In 2015 (?) Mead changed the layout so that it was much narrower. I liked it so much over the years that I gave it a try, but to no avail.

A friend gave me a spare Field Notes planner with the same layout. I tried to go with a smaller version of the Mead Upper Class. I even tried to get into bullet journaling for some time, but didn’t want the overhead of creating the scaffolding around my day in addition to planning my actual day. (I’ll mention that I appreciate the part of bullet journaling where you manually have to write out what you didn’t get done in previous days in order to really feel and call out the fact that maybe you should figure out what to do with an item besides just postponing it.)

These days, I’m just going with the Blue Sky planner. But even that has shortcomings. What I’d like to see in a planner, if I were to design one from scratch to meet exactly my needs, would have the following qualities:

  • Cover the actual year, not the academic year.

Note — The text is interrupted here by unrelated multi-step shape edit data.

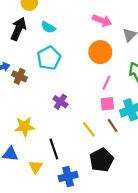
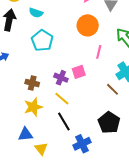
brown cross: (19, 76) -> (32, 83), moved
pink square: (107, 104) -> (79, 72), moved
yellow line: (89, 129) -> (62, 99), moved
yellow triangle: (36, 167) -> (41, 149), moved

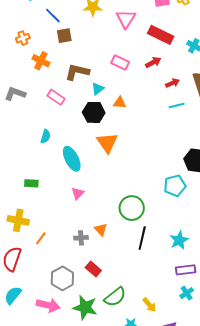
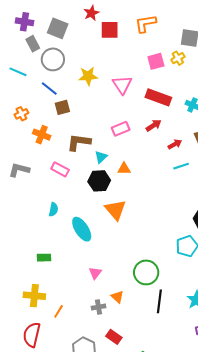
pink rectangle: (120, 62) -> (121, 129), turned -42
pink triangle: (78, 193) -> (95, 273), moved

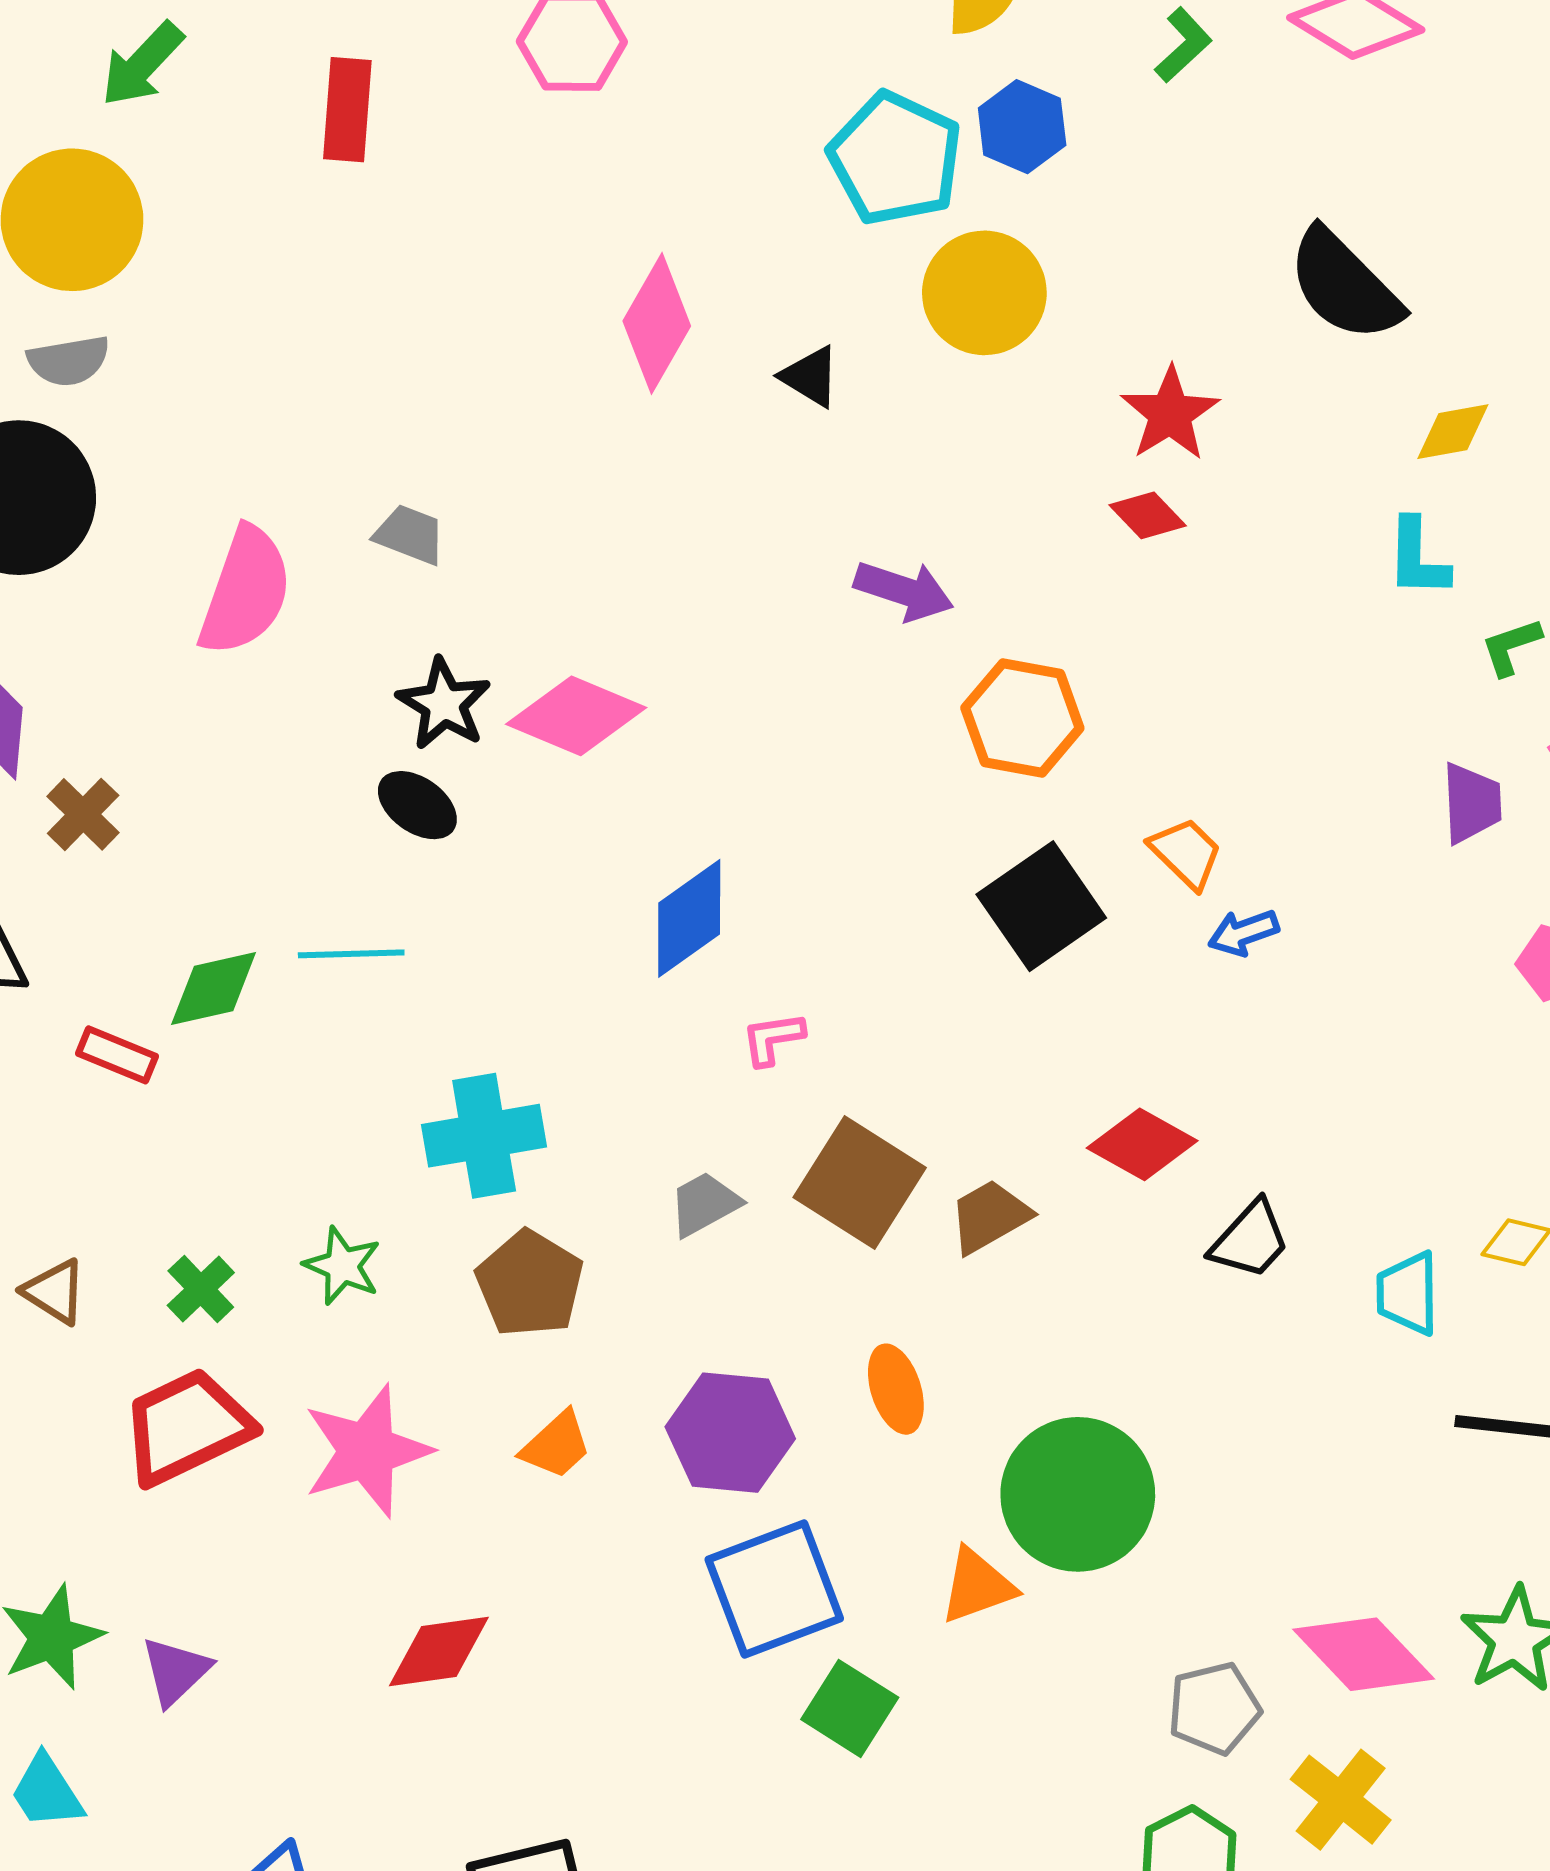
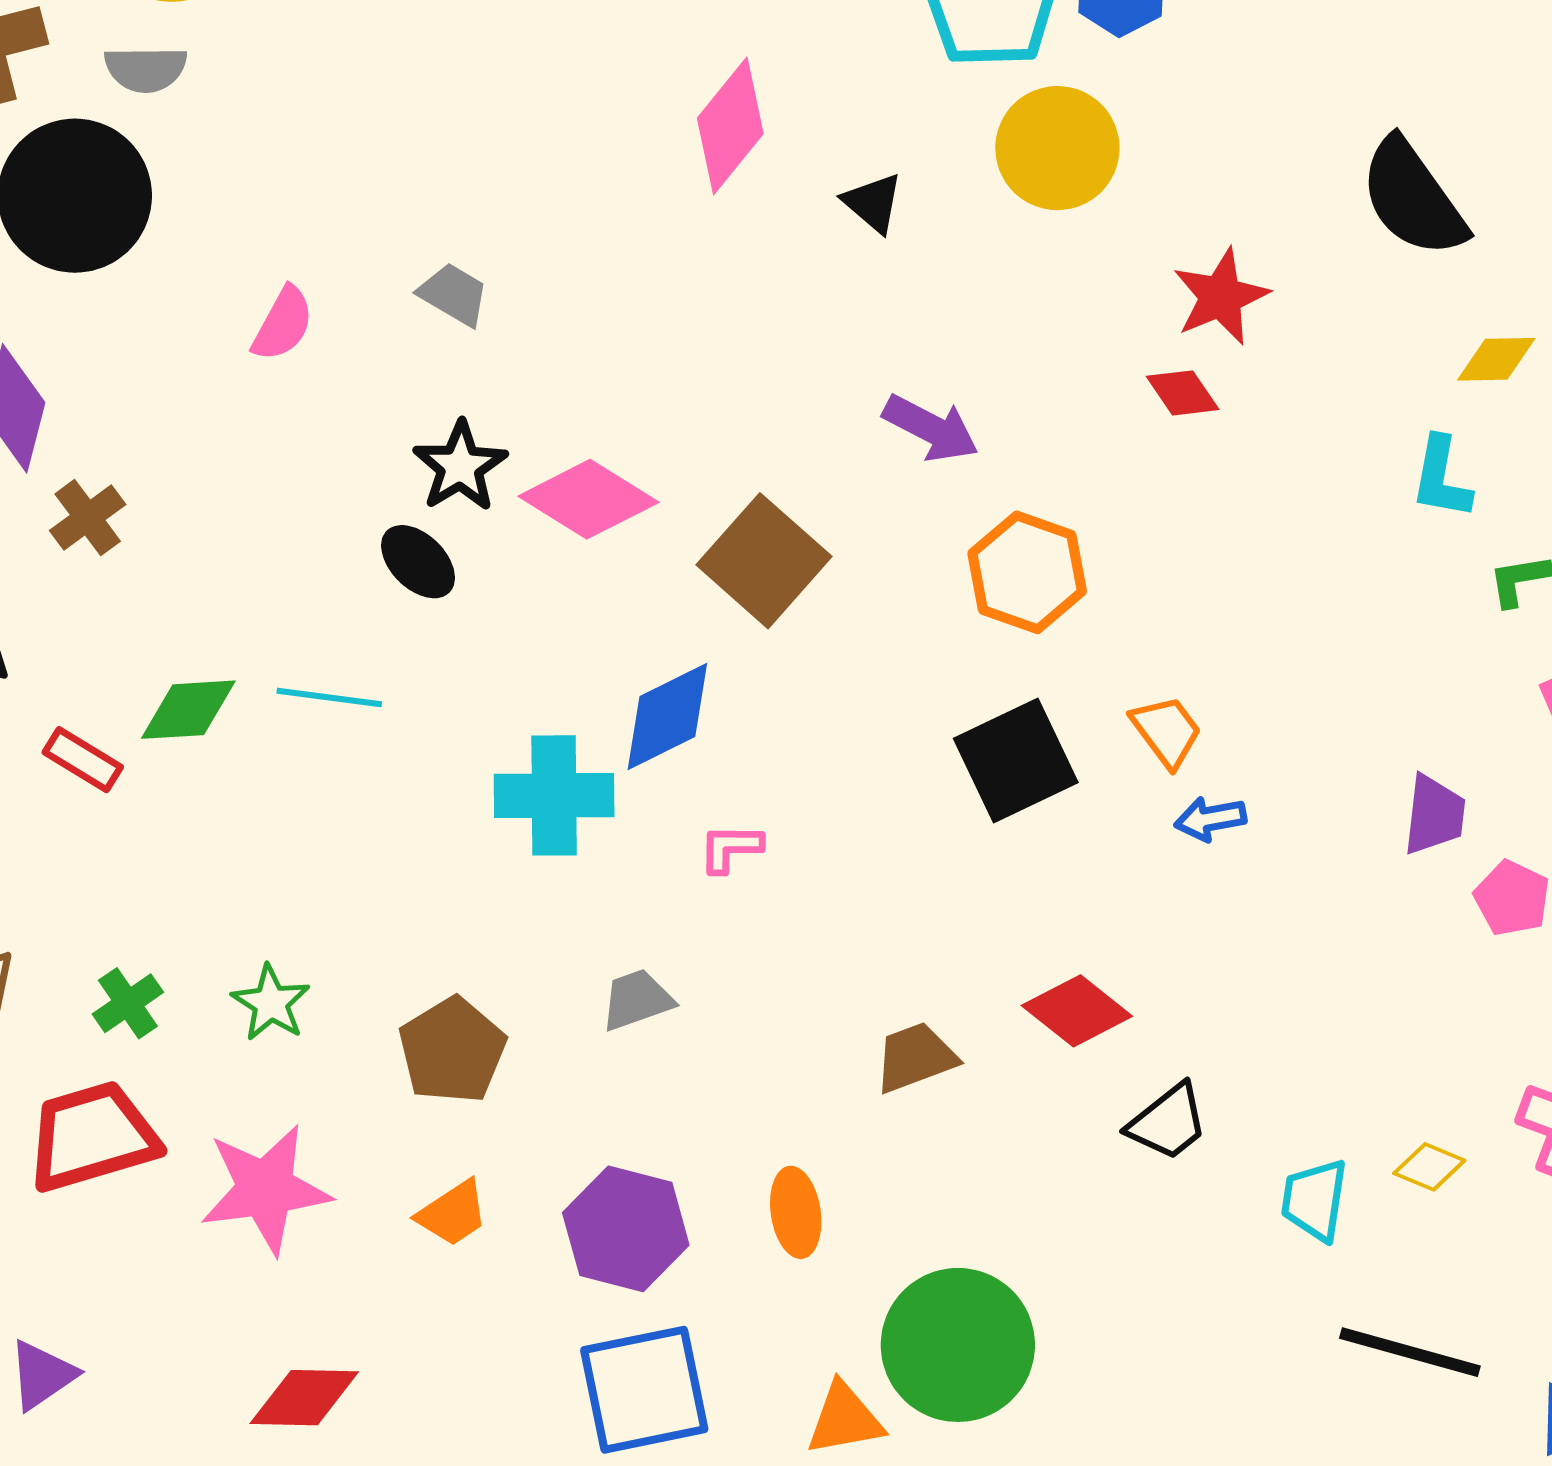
pink semicircle: (245, 591) -> (283, 324), size x0.6
purple trapezoid: (1472, 803) -> (1434, 815), moved
cyan cross: (484, 1136) -> (554, 795), moved
brown square: (860, 1183) -> (764, 561), moved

  • Kill the reference material at the back. That was handy in school, but I never look at that now that I’m working. I will never need a list of state capitals when I’m in a budget meeting.

  • Give me an easy way to capture loose notes. Not everything should be a line item on my to-do list, but there’s stuff I think of that I’d like to peg to a given date so I have some context. Sticky notes might work if they’re infrequent enough.

  • Better color selection. Lime green, baby blue, and gray are my choices right now with the smaller version of the Mead Upper Class. I like to alternate colors between years and sometimes keep the previous year’s planner around for a few weeks while I transition to the new planner, so it’d be handy to be able to tell, at a glance, which of the two is which.